Le mal a frappé la France et peut y resurgir n’importe où, à Paris ou Annecy. Car, là-bas comme ici, des dirigeants faibles – ceux-là même qui pleurnichent aujourd’hui une bougie ou un pancarte à la main – l’ont laissé proliférer, par lâcheté ou incurie. « Dieu se rit des hommes qui déplorent les effets dont ils chérissent les causes » – disait Bossuet.

Sur fond de mépris de nos élites pour notre propre identité, 40 ans de déni, d’angélisme et de trahison ont fait le lit d’un islamisme radical et d’un communautarisme décomplexé qui se traduisent au mieux par une haine anti-française au quotidien, au pire par des carnages.

Mais que faire sur le plan local, à Annecy ? La réponse est claire : ne rien céder à des revendications de plus en plus pressantes, nombreuses et incompatibles avec notre mode de vie. Car elles émanent non pas des musulmans modérés qui n’aspirent qu’à vivre paisiblement, comme n’importe quel français, mais des plus radicaux d’entre eux, mus par un seul but : imposer leur propre culture au détriment de la nôtre.

Il y a quelques semaines, un membre de la direction d’une école primaire nous déclarait qu’ « on a mis le doigt dans l’engrenage » ( sic! ) en acceptant de proposer un plat de substitution lorsque les menus des cantines scolaires contiennent du porc.
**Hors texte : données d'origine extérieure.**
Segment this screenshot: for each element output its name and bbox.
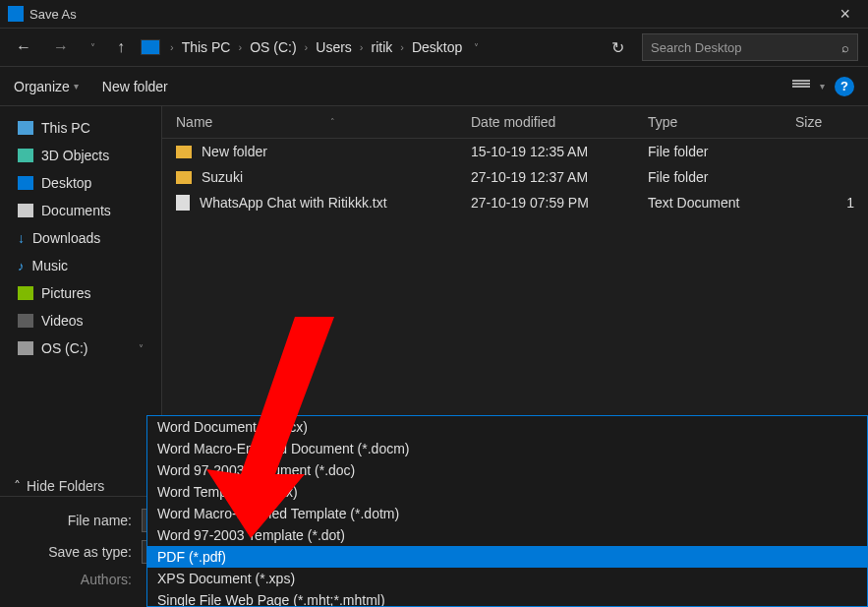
chevron-right-icon: ›: [305, 41, 309, 53]
sort-up-icon: ˄: [330, 117, 335, 127]
sidebar-item-pictures[interactable]: Pictures: [0, 279, 161, 307]
pictures-icon: [18, 286, 33, 300]
sidebar: This PC 3D Objects Desktop Documents ↓Do…: [0, 106, 162, 496]
sidebar-item-downloads[interactable]: ↓Downloads: [0, 224, 161, 252]
video-icon: [18, 314, 33, 328]
file-row[interactable]: WhatsApp Chat with Ritikkk.txt 27-10-19 …: [162, 190, 868, 215]
back-button[interactable]: ←: [10, 34, 37, 60]
text-file-icon: [176, 195, 190, 211]
chevron-right-icon: ›: [170, 41, 174, 53]
document-icon: [18, 204, 33, 217]
dropdown-item[interactable]: PDF (*.pdf): [147, 546, 867, 568]
breadcrumb-dropdown[interactable]: ˅: [470, 42, 483, 53]
chevron-down-icon: ˅: [139, 343, 144, 354]
dropdown-item[interactable]: Word Macro-Enabled Document (*.docm): [147, 438, 867, 459]
list-header: Name˄ Date modified Type Size: [162, 106, 868, 139]
recent-dropdown[interactable]: ˅: [85, 38, 101, 57]
search-input[interactable]: Search Desktop ⌕: [642, 33, 858, 61]
3d-icon: [18, 149, 33, 162]
column-date[interactable]: Date modified: [471, 114, 648, 130]
forward-button[interactable]: →: [47, 34, 75, 60]
dropdown-item[interactable]: XPS Document (*.xps): [147, 568, 867, 589]
dropdown-item[interactable]: Word Document (*.docx): [147, 416, 867, 438]
search-icon: ⌕: [841, 40, 849, 55]
crumb-this-pc[interactable]: This PC: [182, 39, 231, 55]
view-options-button[interactable]: [792, 80, 810, 93]
view-dropdown[interactable]: ▾: [820, 81, 825, 91]
chevron-right-icon: ›: [238, 41, 242, 53]
music-icon: ♪: [18, 259, 25, 273]
dropdown-item[interactable]: Word Template (*.dotx): [147, 481, 867, 503]
nav-bar: ← → ˅ ↑ › This PC › OS (C:) › Users › ri…: [0, 28, 868, 67]
drive-icon: [18, 341, 33, 355]
sidebar-item-this-pc[interactable]: This PC: [0, 114, 161, 142]
hide-folders-button[interactable]: ˄ Hide Folders: [14, 478, 104, 494]
column-size[interactable]: Size: [795, 114, 854, 130]
sidebar-item-3d-objects[interactable]: 3D Objects: [0, 142, 161, 169]
dropdown-item[interactable]: Single File Web Page (*.mht;*.mhtml): [147, 589, 867, 607]
dropdown-item[interactable]: Word Macro-Enabled Template (*.dotm): [147, 503, 867, 524]
chevron-down-icon: ▾: [74, 81, 79, 91]
crumb-os-c[interactable]: OS (C:): [250, 39, 296, 55]
sidebar-item-music[interactable]: ♪Music: [0, 252, 161, 279]
chevron-right-icon: ›: [360, 41, 364, 53]
sidebar-item-documents[interactable]: Documents: [0, 197, 161, 224]
titlebar: Save As ×: [0, 0, 868, 28]
dropdown-item[interactable]: Word 97-2003 Template (*.dot): [147, 524, 867, 546]
sidebar-item-desktop[interactable]: Desktop: [0, 169, 161, 197]
sidebar-item-videos[interactable]: Videos: [0, 307, 161, 334]
titlebar-text: Save As: [29, 7, 830, 22]
file-row[interactable]: New folder 15-10-19 12:35 AM File folder: [162, 139, 868, 164]
save-as-dialog: Save As × ← → ˅ ↑ › This PC › OS (C:) › …: [0, 0, 868, 607]
column-name[interactable]: Name˄: [176, 114, 471, 130]
folder-icon: [176, 146, 192, 158]
crumb-users[interactable]: Users: [316, 39, 352, 55]
organize-button[interactable]: Organize ▾: [14, 79, 79, 94]
file-row[interactable]: Suzuki 27-10-19 12:37 AM File folder: [162, 164, 868, 190]
filename-label: File name:: [14, 513, 132, 528]
pc-icon: [18, 121, 33, 135]
pc-icon: [141, 39, 160, 55]
desktop-icon: [18, 176, 33, 190]
sidebar-item-os-c[interactable]: OS (C:)˅: [0, 334, 161, 362]
help-button[interactable]: ?: [835, 77, 854, 96]
toolbar: Organize ▾ New folder ▾ ?: [0, 67, 868, 106]
savetype-label: Save as type:: [14, 544, 132, 560]
chevron-up-icon: ˄: [14, 478, 21, 494]
crumb-desktop[interactable]: Desktop: [412, 39, 462, 55]
authors-label: Authors:: [14, 572, 132, 587]
new-folder-button[interactable]: New folder: [102, 79, 168, 94]
refresh-button[interactable]: ↻: [604, 34, 632, 61]
download-icon: ↓: [18, 230, 25, 246]
folder-icon: [176, 171, 192, 184]
close-button[interactable]: ×: [830, 4, 860, 25]
crumb-ritik[interactable]: ritik: [372, 39, 393, 55]
savetype-dropdown[interactable]: Word Document (*.docx)Word Macro-Enabled…: [146, 415, 868, 607]
app-icon: [8, 6, 24, 22]
column-type[interactable]: Type: [648, 114, 795, 130]
chevron-right-icon: ›: [400, 41, 404, 53]
search-placeholder: Search Desktop: [651, 40, 742, 55]
breadcrumb[interactable]: › This PC › OS (C:) › Users › ritik › De…: [170, 39, 594, 55]
dropdown-item[interactable]: Word 97-2003 Document (*.doc): [147, 459, 867, 481]
up-button[interactable]: ↑: [111, 34, 131, 60]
Car depuis, les revendications vont crescendo : réclamation (refusée) de viande halal à chaque repas, port du voile pour les mamans encadrant les sorties scolaires, dispense de piscine pour les filles avec certificats médicaux douteux à l’appui, etc. Et lorsque les équipes pédagogiques au bord du découragement soulèvent ces graves problèmes, elles se heurtent à un silence gêné…

C’est le même silence qui a répondu, cet été, aux drapeaux de l’État Islamique brandis en plein centre d’Annecy lors des manifestations de soutien à la Palestine. Malgré l’alerte que nous avions lancée, pourquoi le maire s’est-t-il abstenu de condamner l’apologie du terrorisme ?

Continuerez-vous de céder aux pressions communautaristes ? Courberez-vous encore longtemps l’échine devant ces provocations haineuses ? Les marches silencieuses font rire nos ennemis. Notre courage et notre détermination les effraieront !

Monsieur le maire, jusqu’au 7 janvier 2015, vous pouviez prétendre ignorer que la faiblesse des dirigeants met nos concitoyens en danger. Désormais je l’espère, les images horribles de ces tragiques événements graveront dans votre esprit les conséquences mortelles de la lâcheté politique.